For a long time, varnishing was the last step. You finished a painting — let it cure, waited the requisite weeks, sometimes months — and then you applied a layer of varnish to unify the surface, to protect it, to give it the glossy or satin finish that made it look, as the art supply catalogues used to say, professional.
I stopped doing this. I want to explain why, because it is not a decision made carelessly, and it matters to how the work looks and lives in a space.
What varnish does to a surface
Varnish homogenises. Its purpose is to create a uniform sheen across a painting's surface, which means that the passages where the paint is thick and textured receive the same treatment as the passages where it is thin and smooth. The result is a surface that looks controlled, finished, resolved.
The problem — for me, not universally — is that this is precisely the quality I am not trying to create. My paintings are built from layered marks made at different times, with different pressures, in different moods. The texture is not incidental. It is the record of the painting's making. A gloss varnish covers that record. A matte varnish flattens it. Either way, something is lost.
An unvarnished surface keeps its breath. The paint is still itself — present, material, slightly vulnerable. That vulnerability is not a weakness. It is the honesty of the object.
The practical argument against varnish
There is also a material argument. Modern acrylic paints, when properly cured, are remarkably durable. They are flexible, resistant to UV, and more chemically stable than oil paintings of a similar age. The case for varnishing acrylics was stronger when the paints were less stable — fifty years ago. With current professional-grade materials, an unvarnished acrylic on a quality canvas, stored away from direct sunlight, will outlast the wall it hangs on.

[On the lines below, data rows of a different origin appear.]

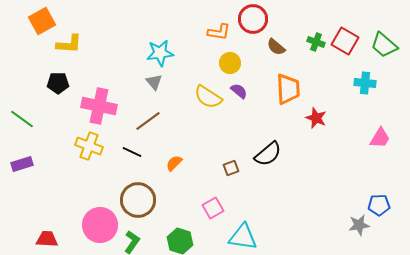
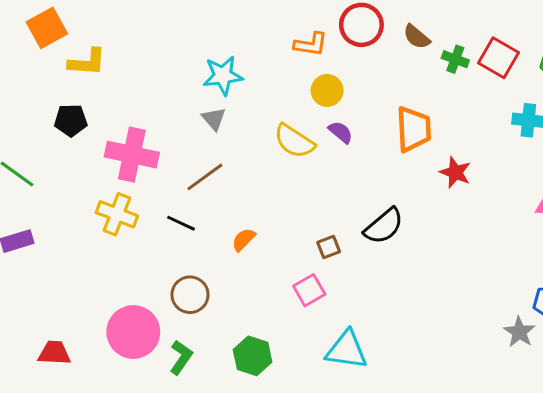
brown semicircle: (276, 47) -> (417, 37), moved
brown circle: (138, 200) -> (190, 295), size x0.7
pink square: (213, 208) -> (309, 290), moved
gray star: (359, 225) -> (519, 332), turned -30

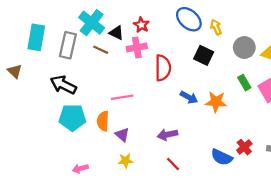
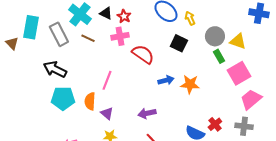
black triangle: (116, 33) -> (106, 13), moved
gray rectangle: (68, 45) -> (59, 34), turned -40
red semicircle: (163, 68) -> (143, 54), turned -55
brown triangle: (15, 71) -> (12, 43), moved
green rectangle: (244, 83) -> (219, 56), moved
pink line: (122, 97) -> (107, 80), turned -60
blue arrow: (189, 97) -> (166, 80), turned -42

I use professional-grade, artist-quality acrylics throughout my practice. The pigments are lightfast, the binders are stable. I do not use student-grade materials in finished work. The paintings I sell are built to last without varnish.
How to care for an unvarnished acrylic painting
The most common question I receive from collectors new to unvarnished work is: how do I clean it? The answer is simpler than most people expect.
Dust with a very soft, dry brush — a large, clean watercolour brush or a dedicated painting brush that has never seen solvent. Work lightly. Never rub. If there is a more stubborn mark — a fingerprint, a smudge — a barely damp cloth, wrung out completely, applied with no pressure and immediate drying, will handle almost everything. Never use cleaning products, window cleaner, or anything with alcohol. And keep the painting away from direct sunlight, which will fade any pigment over time, varnished or not.
If you have one of my paintings and a specific question about its care, please email me at info@fazy.studio. I would rather answer a careful question than have a painting cleaned incorrectly.
A note on matte and the question of presence
There is one more thing I want to say, which is less practical and more about looking. A matte surface does something different to light than a glossy one. Gloss reflects the room — you see yourself, the window, the lamp, imposed over the painting. Matte absorbs the room. The surface is quieter. The painting holds its ground.
I make work for specific spaces — domestic spaces, rooms with natural light, walls that are lived with rather than performed in front of. In those spaces, a matte surface is the right choice. It does not demand the room's attention. It repays it slowly, over time, in changing light.